'Efficiently shift-or large bit vector

I have large in-memory array as some pointer uint64_t * arr (plus size), which represents plain bits. I need to very efficiently (most performant/fast) shift these bits to the right by some amount from 0 to 63.

By shifting whole array I mean not to shift each element (like a[i] <<= Shift), but to shift it as a single large bit vector. In other words for each intermediate position i (except for first and last element) I can do following in a loop:

dst[i] = w | (src[i] << Shift);
w = src[i] >> (64 - Shift);

where w is some temporary variable, holding right-shifted value of previous array element.

This solution above is simple and obvious. But I need something more efficient as I have giga-bytes of data.

Ideally would be to use some SIMD instructions for that, so I'm looking for SIMD suggestions from experts. I need to implement shifting code for all four types of popular instruction sets - SSE-SSE4.2 / AVX / AVX-2 / AVX-512.

But as far as I know for example for SSE2 there exists only _mm_slli_si128() intrinsic/instruction, which shifts only by amount multiple of 8 (in other words byte-shifting). And I need shifting by arbitrary bit-size, not only byte-shift.

Without SIMD I can shift also by 128 bits at once through using shld reg, reg, reg instruction, which allows to do 128-bit shifting. It is implemented as intrinsic __shiftleft128() in MSVC, and produces assembler code that can be seen here.

BTW, I need solutions for all of MSVC/GCC/CLang.

Also inside single loop iteration I can shift 4 or 8 words in sequential operations, this will use CPU pipelining to speedup parallel out-of-order execution of several instructions.

If needed my bit vector can be aligned to any amount of bytes in memory, if this will help for example to improve SIMD speed by doing aligned reads/writes. Also source and destination bit vector memory are different (non-overlapping).

In other words I'm looking for all the suggestions about how to solve my task most efficiently (most performantly) on different Intel CPUs.

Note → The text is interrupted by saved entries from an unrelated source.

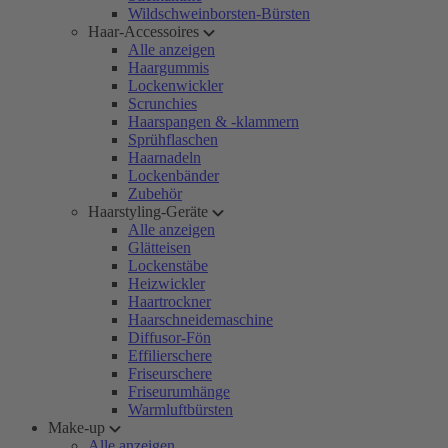
Wildschweinborsten-Bürsten
Haar-Accessoires
Alle anzeigen
Haargummis
Lockenwickler
Scrunchies
Haarspangen & -klammern
Sprühflaschen
Haarnadeln
Lockenbänder
Zubehör
Haarstyling-Geräte
Alle anzeigen
Glätteisen
Lockenstäbe
Heizwickler
Haartrockner
Haarschneidemaschine
Diffusor-Fön
Effilierschere
Friseurschere
Friseurumhänge
Warmluftbürsten
Make-up
Alle anzeigen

Note, to clarify, I actually have to do several shift-ors, not just single shift. I have large bit vector X, and several hundreds of shift sizes s0, s1, ..., sN, where each shift size is different and can be also large (for example shift by 100K bits), then I want to compute resulting large bit vector Y = (X << s0) | (X << s1) | ... | (X << sN). I just simplified my question for StackOverflow to shifting single vector. But probably this detail about original task is very important.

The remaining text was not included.